Stone's Theorem Integral: Basic Integral

Question

Disclaimer

This thread has been renewed: Stone's Theorem Integral: Advanced Integral

Problem

Given a finite Borel measure $\mu$ and a Hilbert space $\mathcal{H}$.

Consider a strongly continuous unitary group $U:\mathbb{R}\to\mathcal{B}(\mathcal{H})$.

Take the time evolution $\varphi(t):=U(t)\varphi$.

In worst case it is locally lipschitz: $$\|\varphi(t)-\varphi(s)\|\leq L_\varphi|t-s|$$ But the real line is not compact.

So it may not be approximated uniformly by simple functions!

Thus the uniform integral makes no sense in this case: $$\varphi=\lim_n\sigma_n:\quad\int_\mathbb{R}\varphi(s)\mathrm{d}s:=\lim_n\int_\mathbb{R}\sigma_n(s)\mathrm{d}s$$

How to solve this debacle?

Answer 1

Uniform Integral

Note that this is a potential nonexample: Stone's Theorem: Bad Example!

Bochner Integral

Since it is separable valued: $$\varphi\in\mathcal{C}(\mathbb{R},E):\quad\mathbb{R}\text{ separable}\implies\varphi(\mathbb{R})\text{ separable}$$ and weakly measurable: $$l\in E':\quad\varphi\text{ continuous}\implies l\circ\varphi\text{ measurable}$$ so by Pettis' criterion strongly measurable: $$\varphi\text{ Bochner measurable}$$

Also it is absolutely integrable: $$\int\|\varphi(s)\|\mathrm{d}s=\|\varphi\|\mu(\mathbb{R})<\infty$$

So the Bochner integral exists!

Riemann

One has lipschitz continuity: $$\|\varphi(t)-\varphi(s)\|\leq L_\varphi|t-s|$$ and a uniform bound: $$\|\varphi(t)-\varphi(s)\|\leq2\|\varphi\|$$ Thus choose a partition: $$\mathcal{P}_\varepsilon:=\{(-\infty,-R_\varepsilon],\ldots,(R\frac{k-1}{K_\varepsilon(R)},R\frac{k}{K_\varepsilon(R)}],\ldots,(R_\varepsilon,\infty)\}$$ in order to obtain: $$\|\sum_{A\in\mathcal{P}}\varphi(a)\mu(A)-\sum_{A'\in\mathcal{P}'}\varphi(a')\mu(A')\|\\\leq2\|\varphi\|\mu(-\infty,-R]+L_\varphi\frac{R}{K_\varepsilon(R)}\mu(-R,R]+2\|\varphi\|_\infty\mu(R,\infty)<3\left(\frac{\varepsilon}{3}\right)\quad(\mathcal{P},\mathcal{P}'\geq\mathcal{P}_\varepsilon)$$ So the Riemann integral exists!

Bochner vs.
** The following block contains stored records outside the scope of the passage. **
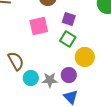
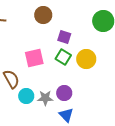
pink square: (39, 26) -> (34, 58), moved
yellow circle: (85, 57) -> (86, 59), moved

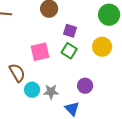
yellow circle: (86, 59) -> (102, 47), moved
purple circle: (64, 93) -> (85, 86), moved

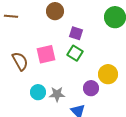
yellow circle: (102, 47) -> (108, 74), moved
brown semicircle: (17, 73) -> (20, 61), moved

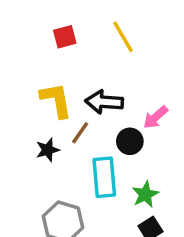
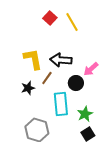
red square: (65, 37) -> (50, 18), moved, turned -32

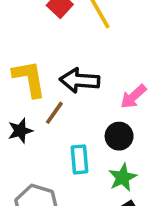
black circle: (76, 83) -> (119, 136), moved
cyan rectangle: (61, 104) -> (80, 159), size x0.7

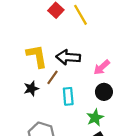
black circle: (119, 136) -> (104, 92), moved
cyan rectangle: (80, 159) -> (68, 96), moved

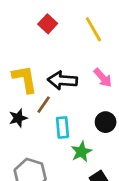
yellow line: (80, 15) -> (93, 29), moved
pink arrow: (102, 67) -> (103, 78), moved, turned -90
green star: (95, 118) -> (81, 152), moved

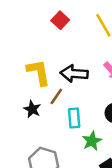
black star: (18, 118) -> (32, 109), turned -30

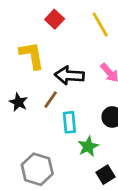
yellow L-shape: (39, 72) -> (32, 55), moved
black star: (32, 109) -> (18, 102), moved

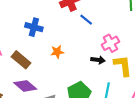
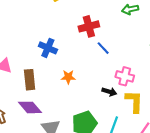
pink cross: (110, 43) -> (125, 76), turned 36
brown rectangle: (21, 60) -> (30, 80), turned 36

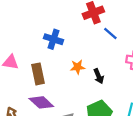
black arrow: (109, 92) -> (99, 76), moved, turned 56

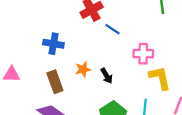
brown rectangle: (38, 74) -> (55, 82), moved

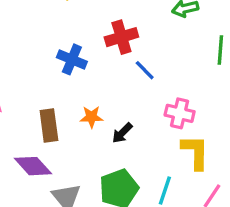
blue cross: (53, 44) -> (72, 59), moved
black arrow: (107, 76) -> (122, 133), turned 63

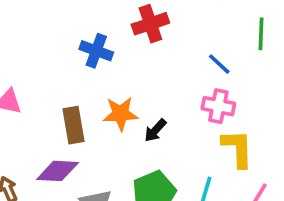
blue line: (145, 70) -> (219, 64), moved
orange star: (91, 117) -> (121, 114), size x1.4
purple diamond: (33, 166) -> (58, 171), turned -42

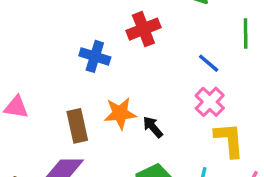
pink cross: (218, 106) -> (210, 102), turned 36
black arrow: (155, 130) -> (153, 127), turned 100

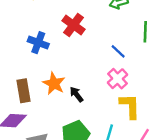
red cross: (143, 29) -> (73, 25), turned -35
orange star: (120, 113) -> (54, 84), turned 30

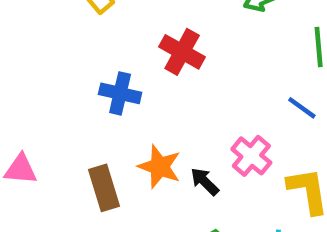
blue line: (118, 51) -> (302, 108), moved
pink cross: (117, 79) -> (251, 156), moved

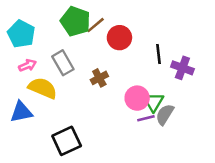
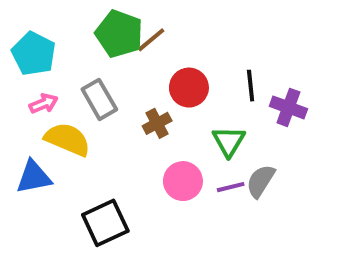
red circle: (119, 38) -> (189, 88), moved
pink circle: (137, 98) -> (183, 181), moved
green triangle: (153, 102) -> (229, 141), moved

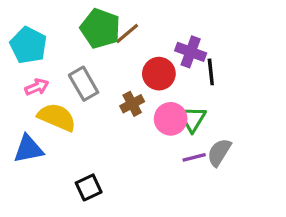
purple cross: (288, 107) -> (191, 52), moved
pink circle: (183, 181) -> (171, 119), moved
black square: (105, 223) -> (89, 187), size x0.7

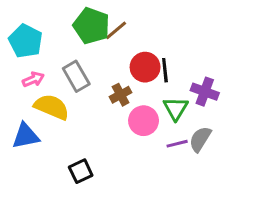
purple cross: (191, 52) -> (205, 92), moved
black line: (211, 72) -> (165, 70), moved
pink circle: (171, 119) -> (144, 121), moved

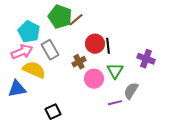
cyan pentagon: (26, 41) -> (29, 32), moved
pink arrow: (33, 79) -> (22, 52), size x1.5
purple cross: (205, 92) -> (146, 59), moved
purple line: (177, 144) -> (115, 103), moved

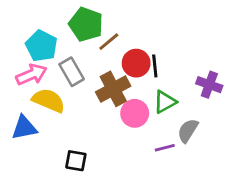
brown line: (76, 20) -> (109, 42), moved
brown cross: (79, 62) -> (113, 89), size x1.6
green triangle: (115, 71) -> (165, 102), turned 30
black square: (53, 112) -> (76, 161), turned 35

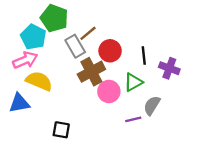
green pentagon: (86, 24) -> (54, 18), moved
black line: (155, 66) -> (144, 55), moved
gray rectangle: (72, 72) -> (75, 46), moved

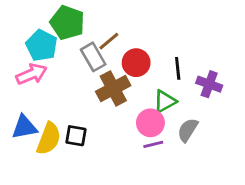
yellow semicircle: (39, 81) -> (49, 139), moved, turned 88
pink circle: (109, 91) -> (150, 123), moved
purple line: (133, 119) -> (153, 144), moved
black square: (61, 130) -> (76, 136), moved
Riemann

This was no surprise as for finite measures: $$\|\varphi\|_\infty<\infty:\quad\varphi\in\mathcal{L}_\mathfrak{B}\implies\varphi\in\mathcal{L}_\mathfrak{R}$$ but it is not evident from the calculations that: $$\int_\mathfrak{B}\varphi(s)\mathrm{d}s=\int_\mathfrak{R}\varphi(s)\mathrm{d}s$$ So the integrals agree!

Answer 2

Hilbert space integrals are easiest to define using weak arguments, $$ B_{U}(x,y) = \int (U(t)x,y)\,d\mu(t),\\ |B_{U}(x,y)| \le \mu(\mathbb{R})\|x\|\|\|y\|, \\x,y\in\mathcal{H}. $$ Therefore, there exists a unique bounded linear operator, that we'll write as $\int U(t)\,d\mu(t)$, such that $$ \int (U(t)x,y)\,d\mu(t) = \left(\int U(t)\,d\mu(t)x,y\right), \\x,y\in\mathcal{H}. $$ Automatically, $$ \left\|\int U(t)\,d\mu(t)\right\| \le \mu(\mathbb{R}). $$ What's nice is that everything reduces to integration of scalar functions $(U(t)x,y)$, and the weak equalities don't need proof because they define the operator. Furthermore, weak measurability is all you need.